Atalay, Hazine ve Maliye Bakanı Mehmet Şimşek‘in vergi politikalarının altında yatan nedenin bütçe dengesizliği olduğuna dikkat çekerek, “Politikaların yükü alt ve orta gelir grubuna binmekte ve bu kesimin sorunlarına çözüm üretilememektedir” şeklinde konuştu.

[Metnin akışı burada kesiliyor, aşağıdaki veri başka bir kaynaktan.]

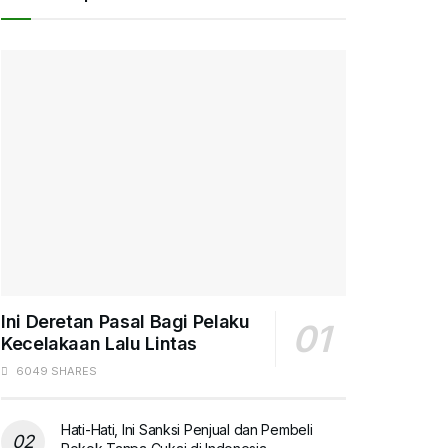
Ini Deretan Pasal Bagi Pelaku
Kecelakaan Lalu Lintas
6049 SHARES
Hati-Hati, Ini Sanksi Penjual dan Pembeli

‘VERGİ YÜKÜ DENGELİ DAĞITILMALI’
Toplum Çalışmaları Enstitüsü, ekonomik darboğazdan çıkış ve alt-orta gelir gruplarının alım gücünü artırmak için şu politika önerilerini sundu:
- Alt ve orta gelir grubunun alım gücünü artırmak ve bu grubun vergi yüklerini hafifletmek için ilk vergi diliminin sınırının 2 kat, ikinci vergi diliminin sınırının 3 kat artırılması gerekmektedir.
- Mevduat faiz gelirlerinde oranlı vergilendirme yapılmalı ve yüksek tasarruf sahiplerinden daha fazla vergi alınmalıdır.

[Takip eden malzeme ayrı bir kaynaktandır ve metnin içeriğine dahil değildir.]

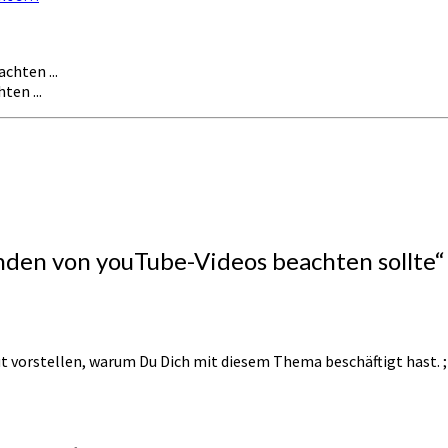
ten ...
den von youTube-Videos beachten sollte
“
t vorstellen, warum Du Dich mit diesem Thema beschäftigt hast. ;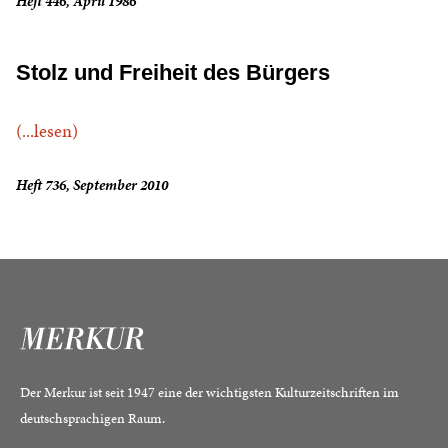
Heft 446, April 1986
Stolz und Freiheit des Bürgers
(...lesen)
Heft 736, September 2010
Der Merkur ist seit 1947 eine der wichtigsten Kulturzeitschriften im
deutschsprachigen Raum.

- Mevduat faiz geliri elde edenlerin belirli oranda devlet tahvili bulundurması zorunlu tutulmalı ve vadede vergi teşviki olmalıdır.
- Reel getiri garantili ve enflasyona endeksli tahvillerin yaygınlaştırılması gerekmektedir.
- Boş konutlara ilave vergi getirilmeli ve çoklu konut sahipliği artırılan oranlı vergiye tabi olmalıdır.
- Gelir-harcama uyumsuzluğu üzerinden otomatik vergi getirilmelidir.
- Kredi kartı ile yapılan yurtdışı harcamalara harcama tutarına göre artan oranlı vergi getirilmelidir.
‘ENFLASYON DÜŞEBİLİR’
Atalay, önerilerin hayata geçirilmesi durumunda enflasyonun 4-6 puan düşebileceğini ve alt-orta gelir grubunun rahatlayabileceği bir sürece girilebileceğini belirtti. Enflasyonun düşmemesinin nedeninin yüksek gelir grubunun harcama alışkanlıklarını değiştirmemesi ve TL’ye olan güven eksikliği olduğuna dikkat çekti. Atalay, “Verginin tavana yayıldığı bir modele geçmek gerekiyor” dedi.